REPUBLIKA.CO.ID, JAKARTA -- Mantan ketua umum Partai Demokrat Subur Budhisantoso batal berbicara dalam diskusi publik yang diselenggarakan Perhimpunan Pergerakan Indonesia (PPI) besutan Anas Urbaningrum. Apa sebenarnya yang akan dibicarakan Subur di diskusi Jumat (18/10) siang itu?
Moderator diskusi, M Rahmad menjelaskan pada Republika, tema diskusi politik itu adalah 'Dinasti dan Meritokrasi Politik Indonesia'. Diskusi sedianya mengundang tiga pembicara. Yakni pengamat politik UI Chusnul Mariyah, Subur Budhisantoso, dan anggota DPR Bambang Soesatyo. Namun Bambang dan Subur berhalangan hadir.
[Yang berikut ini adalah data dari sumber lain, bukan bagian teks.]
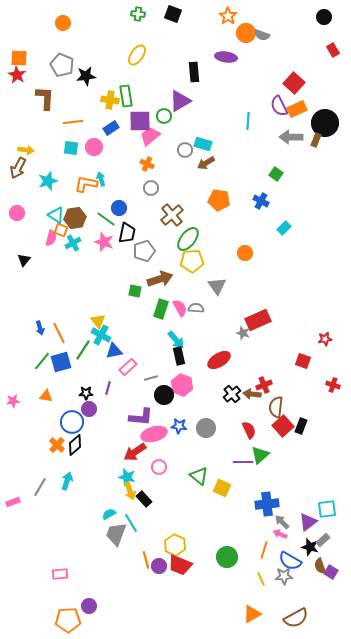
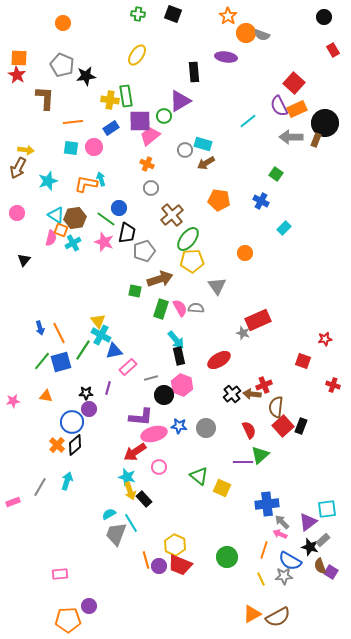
cyan line at (248, 121): rotated 48 degrees clockwise
brown semicircle at (296, 618): moved 18 px left, 1 px up
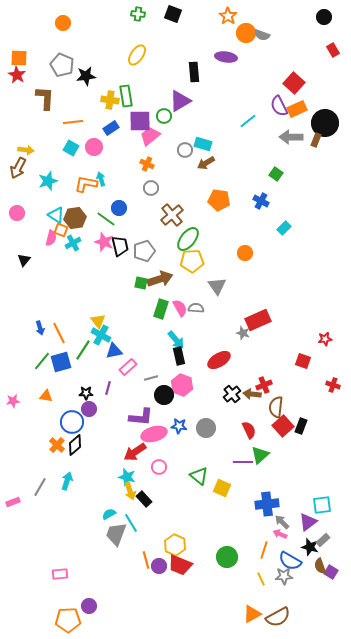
cyan square at (71, 148): rotated 21 degrees clockwise
black trapezoid at (127, 233): moved 7 px left, 13 px down; rotated 25 degrees counterclockwise
green square at (135, 291): moved 6 px right, 8 px up
cyan square at (327, 509): moved 5 px left, 4 px up
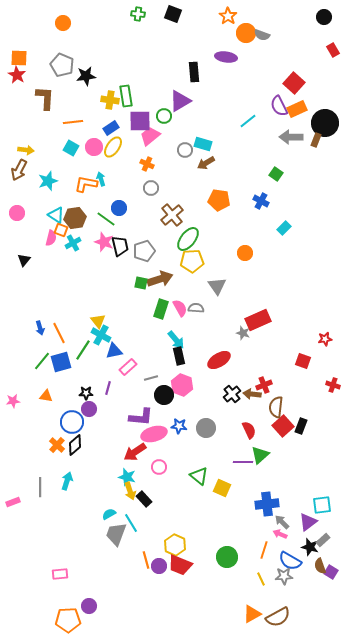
yellow ellipse at (137, 55): moved 24 px left, 92 px down
brown arrow at (18, 168): moved 1 px right, 2 px down
gray line at (40, 487): rotated 30 degrees counterclockwise
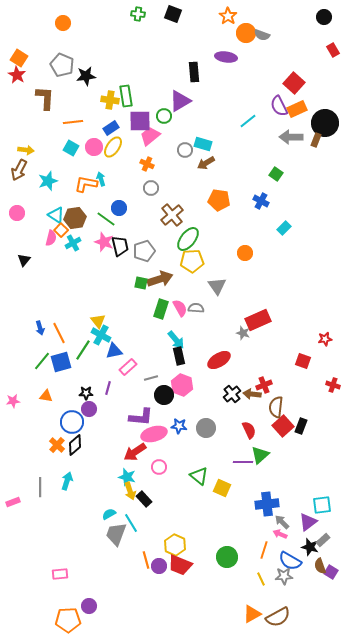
orange square at (19, 58): rotated 30 degrees clockwise
orange square at (61, 230): rotated 24 degrees clockwise
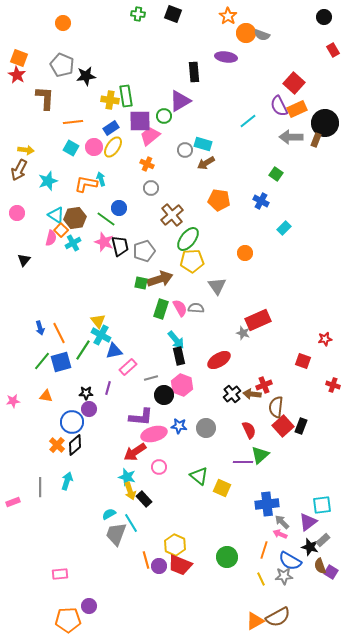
orange square at (19, 58): rotated 12 degrees counterclockwise
orange triangle at (252, 614): moved 3 px right, 7 px down
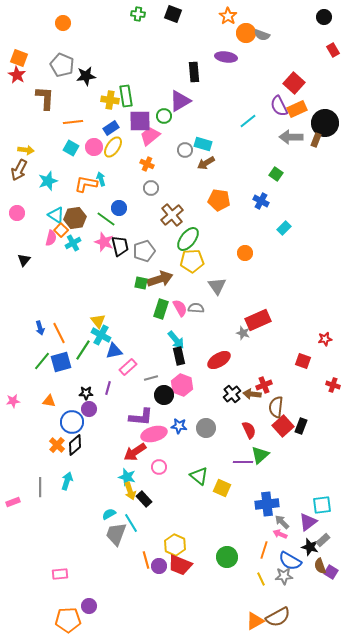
orange triangle at (46, 396): moved 3 px right, 5 px down
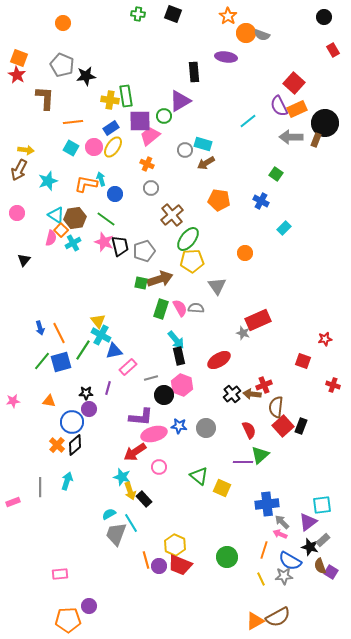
blue circle at (119, 208): moved 4 px left, 14 px up
cyan star at (127, 477): moved 5 px left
Subur batal hadir karena ia mengaku ada rapat di markas Badan Intelijen Negara (BIN), Jumat siang. Panitia juga mendapat informasi dari ajudan Subur, kalau yang bersangkutan sudah dijemput oleh staf BIN sejak Jumat pagi.
Apa yang akan dibicarakan Subur di diskusi tersebut? Moderator mengaku tidak tahu. Apakah Subur membawa makalah? Rahmad juga mengatakan, sampai saat terakhir Subur tidak memberitahukan akan membawa makalah.
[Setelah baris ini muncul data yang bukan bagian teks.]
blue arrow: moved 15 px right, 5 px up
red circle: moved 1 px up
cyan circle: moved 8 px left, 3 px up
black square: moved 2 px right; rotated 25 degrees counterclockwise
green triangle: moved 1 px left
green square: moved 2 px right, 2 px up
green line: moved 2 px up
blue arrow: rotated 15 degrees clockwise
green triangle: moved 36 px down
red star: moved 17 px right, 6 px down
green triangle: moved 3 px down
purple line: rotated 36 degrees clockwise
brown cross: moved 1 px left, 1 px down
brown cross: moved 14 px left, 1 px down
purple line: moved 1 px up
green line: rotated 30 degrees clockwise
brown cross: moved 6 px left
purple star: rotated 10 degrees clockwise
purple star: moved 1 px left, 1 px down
"Kita tidak tahu apa yang akan disampaikan Prof Subur. Tapi ini kan diskusi biasa, sederhana. Tidak ada yang perlu ditakutkan," kata Rahmad.
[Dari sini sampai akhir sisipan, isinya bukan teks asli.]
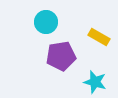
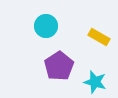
cyan circle: moved 4 px down
purple pentagon: moved 2 px left, 10 px down; rotated 24 degrees counterclockwise
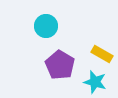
yellow rectangle: moved 3 px right, 17 px down
purple pentagon: moved 1 px right, 1 px up; rotated 8 degrees counterclockwise
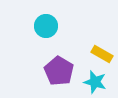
purple pentagon: moved 1 px left, 6 px down
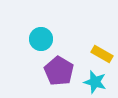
cyan circle: moved 5 px left, 13 px down
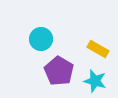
yellow rectangle: moved 4 px left, 5 px up
cyan star: moved 1 px up
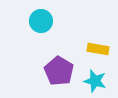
cyan circle: moved 18 px up
yellow rectangle: rotated 20 degrees counterclockwise
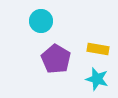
purple pentagon: moved 3 px left, 12 px up
cyan star: moved 2 px right, 2 px up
Subur mendapat tema diskusi dari komunikasi dengan Anas yang menyatakan akan membahas hal umum soal dinasti politik dan meritokrasi politik di Indonesia. Pemberitahuan awal itu, kata Rahmad, tidak membahas hal spesifik soal dinasti politik.
Tapi moderator memang punya pertanyaan khusus pada Subur. Ini karena Subur adalah salah satu pendiri dan ketua umum Partai Demokrat pertama periode 2001-2005. Apa yang akan ditanyakan ke Subur? Rahmad menjawab, "Apakah semasa menjabat dulu Partai Demokrat ditradisikan untuk meritokrasi atau dinasti politik?" kata Rahmad.
Pertanyaan khusus ini, katanya lagi, belum pernah disampaikan ke Subur. Sedangkan kolega Subur yang jadi pembicara tunggal di diskusi itu, Chusnul Mariyah, mengatakan diundang untuk membicarakan soal dinasti politik di alam demokrasi Indonesia. Chusnul membahas soal rekrutmen politik dan amanat reformasi yang tidak dijalankan pemerintah.
Kata pengamat politik UI ini, amanat reformasi ada tiga. Yaitu memberantas korupsi, kolusi, dan nepotisme. "Tapi yang dijalankan pemerintah sekarang hanya memberantas korupsi. Kolusi dan nepotismenya tidak. Mengapa?" katanya.